::: INPUT DATA :::

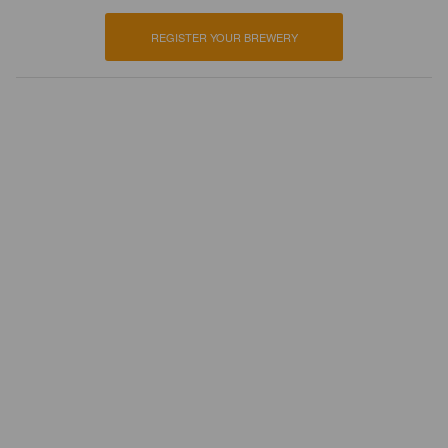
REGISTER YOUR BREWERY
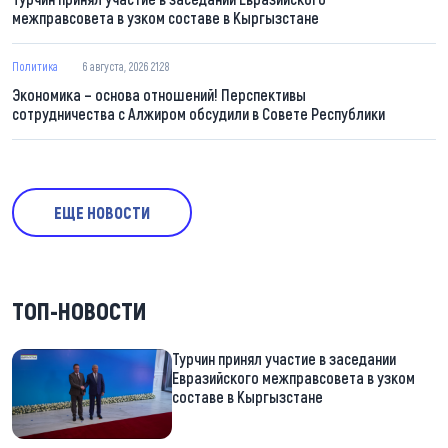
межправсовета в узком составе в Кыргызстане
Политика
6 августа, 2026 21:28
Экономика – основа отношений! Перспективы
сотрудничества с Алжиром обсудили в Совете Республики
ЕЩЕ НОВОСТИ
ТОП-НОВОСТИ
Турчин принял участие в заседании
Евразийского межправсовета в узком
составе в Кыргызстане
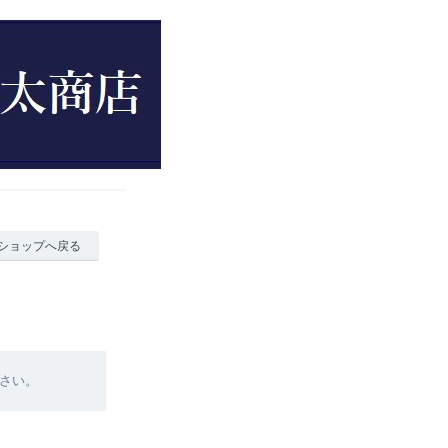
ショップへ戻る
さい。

:::

> [EXERCISE PROMPT]:
What do the lines above say from the one containing "межправсовета в узком составе в Кыргызстане" down to the one containing "Турчин принял участие в заседании"? Return them exactly, both end lines included, and only them.

> [TASK SOLUTION]:
межправсовета в узком составе в Кыргызстане
Политика
6 августа, 2026 21:28
Экономика – основа отношений! Перспективы
сотрудничества с Алжиром обсудили в Совете Республики
ЕЩЕ НОВОСТИ
ТОП-НОВОСТИ
Турчин принял участие в заседании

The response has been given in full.